# Term frequencies
Returns frequencies per term, sorted by descending frequency.
URL : /blacklab-server/<corpus-name>/termfreq
Method : GET
# Parameters
Parameter | Description |
---|---|
annotation | annotation to get term frequencies for. Default: main annotation (usually word ) |
sensitive | whether or not to list terms case/diacritics sensitively. If not (which is the default), capital letters and diacritics are ignored when counting frequencies, so Het , hét en het will be lumped together and the total reported as het . Default: false |
first | first result (0-based) to return. Use this to get a page of results from the total set. Default: 0 |
number | maximum number to return. Default: 20 .NOTE: this value is limited by the parameters.pageSize.max setting in blacklab-server.yaml . Pass -1 to get the maximum allowed. |
filter | Lucene Query Language (opens new window) document filter query |
terms | comma-separated list of terms for which to get the frequencies. Default: all terms |
NOTE: this operation always has to find the frequencies for all terms, even if it only needs to return one page.
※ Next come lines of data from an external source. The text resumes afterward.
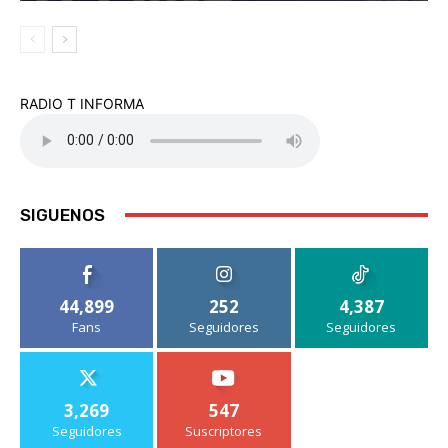
RADIO T INFORMA
SIGUENOS
44,899
252
4,387
Fans
Seguidores
Seguidores
3,269
547
Seguidores
Suscriptores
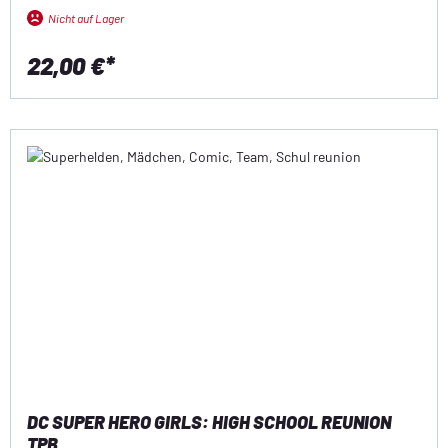
Nicht auf Lager
22,00 €*
DC SUPER HERO GIRLS: HIGH SCHOOL REUNION
TPB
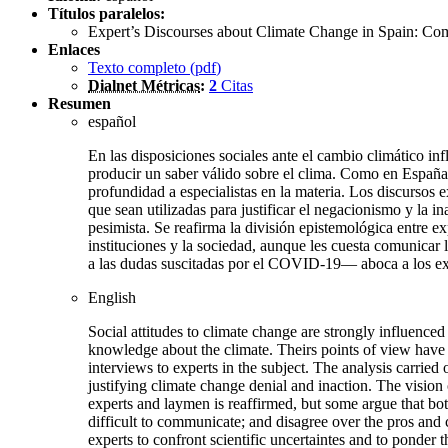
Títulos paralelos:
Expert’s Discourses about Climate Change in Spain: Comm
Enlaces
Texto completo (
pdf
)
Dialnet Métricas
:
2
Citas
Resumen
español
En las disposiciones sociales ante el cambio climático in
producir un saber válido sobre el clima. Como en España s
profundidad a especialistas en la materia. Los discursos e
que sean utilizadas para justificar el negacionismo y la 
pesimista. Se reafirma la división epistemológica entre e
instituciones y la sociedad, aunque les cuesta comunicar
a las dudas suscitadas por el COVID-19— aboca a los expe
English
Social attitudes to climate change are strongly influenced 
knowledge about the climate. Theirs points of view have be
interviews to experts in the subject. The analysis carried 
justifying climate change denial and inaction. The vision
experts and laymen is reaffirmed, but some argue that both
difficult to communicate; and disagree over the pros a
experts to confront scientific uncertaintes and to ponder 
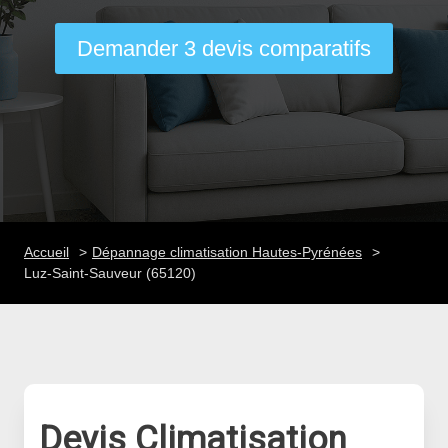
Demander 3 devis comparatifs
Accueil
Dépannage climatisation Hautes-Pyrénées
Luz-Saint-Sauveur (65120)
Devis Climatisation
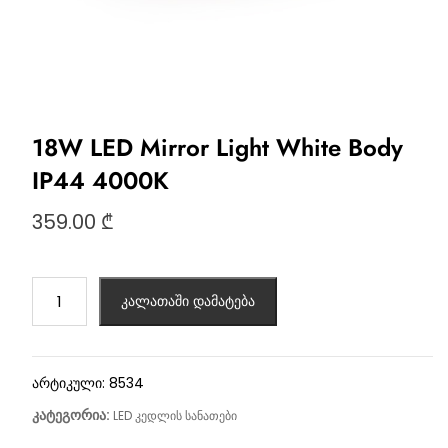
18W LED Mirror Light White Body
IP44 4000K
359.00
₾
კალათაში დამატება
არტიკული:
8534
კატეგორია:
LED კედლის სანათები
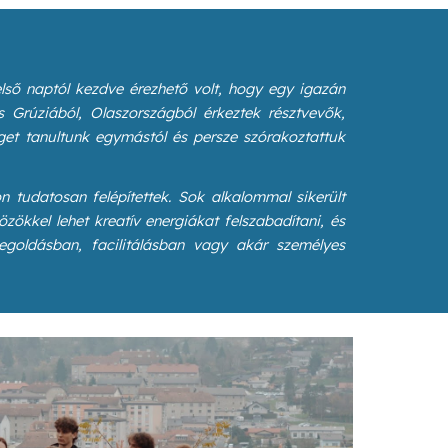
lső naptól kezdve érezhető volt, hogy egy igazán
s Grúziából, Olaszországból érkeztek résztvevők,
get tanultunk egymástól és persze szórakoztattuk
n tudatosan felépítettek. Sok alkalommal sikerült
zökkel lehet kreatív energiákat felszabadítani, és
egoldásban, facilitálásban vagy akár személyes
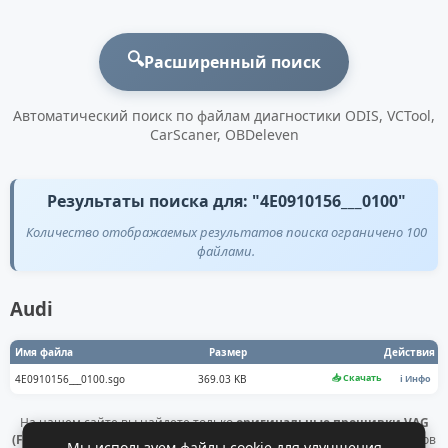
🔍
Расширенный поиск
Автоматический поиск по файлам диагностики ODIS, VCTool,
CarScaner, OBDeleven
Результаты поиска для: "4E0910156___0100"
Количество отображаемых результатов поиска ограничено 100
файлами.
Audi
Имя файла
Размер
Действия
📥 Скачать
4E0910156___0100.sgo
369.03 KB
ℹ️ Инфо
На нашем сайте вы найдете только
оригинальные прошивки VAG
(Flashdaten)
. Все файлы получены напрямую с официальных серверов
Мы используем файлы cookie для улучшения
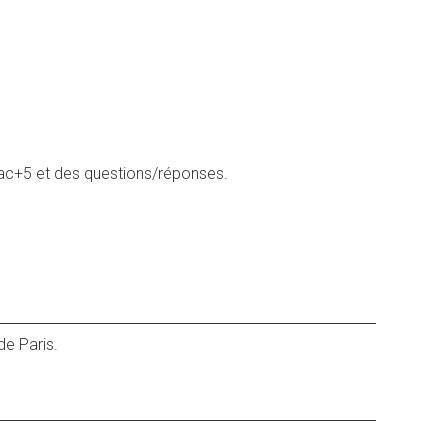
 bac+5 et des questions/réponses.
de Paris.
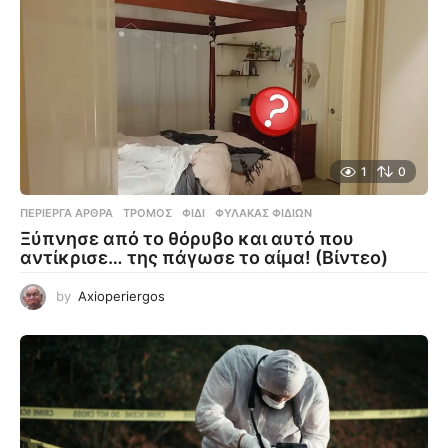
1
0
ΠΕΡΊΕΡΓΑ ΆΡΘΡΑ
ΤΡΌΜΟΣ
,
ΦΊΔΙ
,
ΦΎΛΑΚΑΣ ΦΙΔΙΏΝ
Ξύπνησε από το θόρυβο και αυτό που
αντίκρισε… της πάγωσε το αίμα! (Βίντεο)
by
Axioperiergos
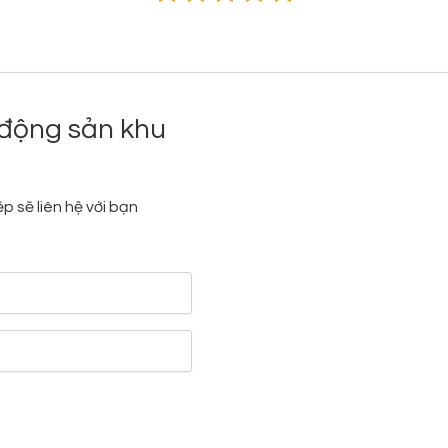
động sản khu
p sẽ liên hệ với bạn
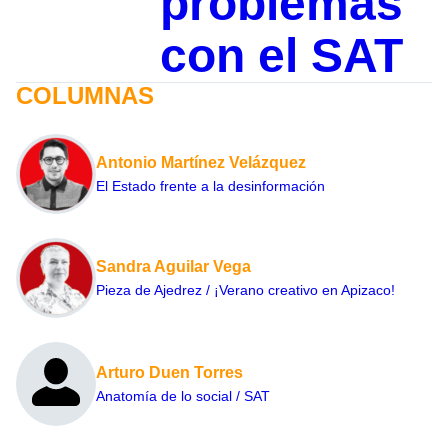
problemas
con el SAT
COLUMNAS
Antonio Martínez Velázquez
El Estado frente a la desinformación
Sandra Aguilar Vega
Pieza de Ajedrez / ¡Verano creativo en Apizaco!
Arturo Duen Torres
Anatomía de lo social / SAT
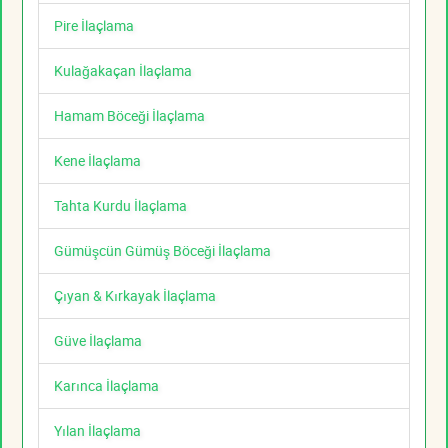
Pire İlaçlama
Kulağakaçan İlaçlama
Hamam Böceği İlaçlama
Kene İlaçlama
Tahta Kurdu İlaçlama
Gümüşcün Gümüş Böceği İlaçlama
Çıyan & Kırkayak İlaçlama
Güve İlaçlama
Karınca İlaçlama
Yılan İlaçlama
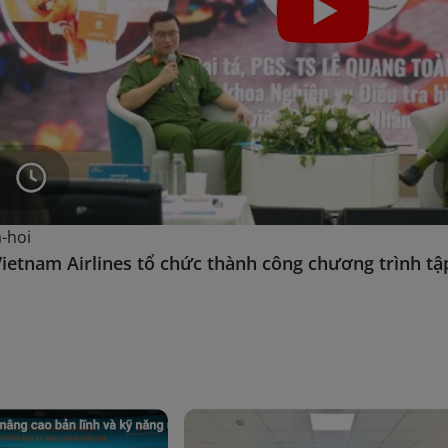
-hoi
ietnam Airlines tổ chức thành công chương trình tậ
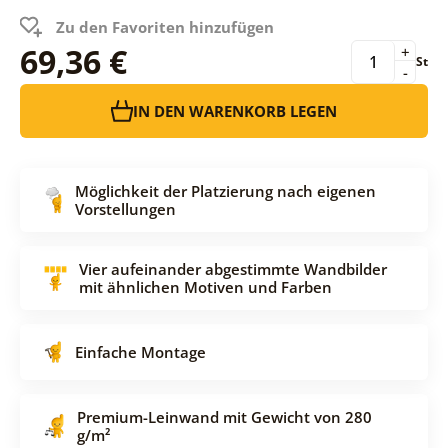
Zu den Favoriten hinzufügen
69,36 €
+
St
-
IN DEN WARENKORB LEGEN
Möglichkeit der Platzierung nach eigenen
Vorstellungen
Vier aufeinander abgestimmte Wandbilder
mit ähnlichen Motiven und Farben
Einfache Montage
Premium-Leinwand mit Gewicht von 280
g/m²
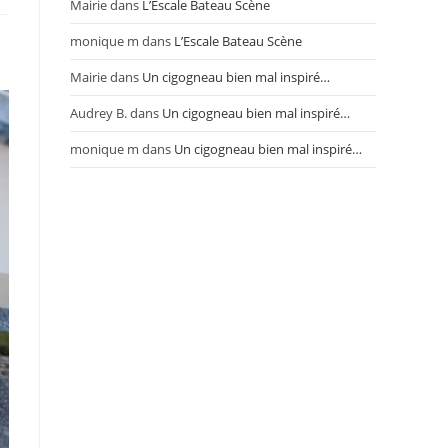
Mairie
dans
L’Escale Bateau Scène
monique m
dans
L’Escale Bateau Scène
Mairie
dans
Un cigogneau bien mal inspiré…
Audrey B.
dans
Un cigogneau bien mal inspiré…
monique m
dans
Un cigogneau bien mal inspiré…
Hence there is no waitfortotal
parameter like some other operations have (you always have to wait). Results
are cached though, so after the first page is returned, using multiple requests to page through the results should be fast.
# Success Response
Code : 200 OK
# Content examples
{
"termFreq": {
"en": 14221,
"de": 10540,
"dat": 9546,
"van": 9313,
"te": 6922,
"het": 6760,
"met": 5468,
"een": 5261,
"in": 5101,
"is": 5061,
"ik": 4784,
"mijn": 4649,
"niet": 4001,
"ick": 3773,
"als": 3724,
"ende": 3510,
"den": 3439,
"die": 3370,
"soo": 3215,
"op": 3083
}
}
# Notes
Regular grouped hits could be used as well and should be decently fast, thanks to an optimization that recognizes this type of query (patt
= any token ([]
), group by match) and uses a faster path. However, that operation uses the forward index to find term frequencies, whereas this one uses Lucene's term dictionary. We should test for any differences and if there are none (which there shouldn't be), always use the fastest implementation.
After that, we could consider removing this endpoint, or we could keep it for convenience and backwards compatibility.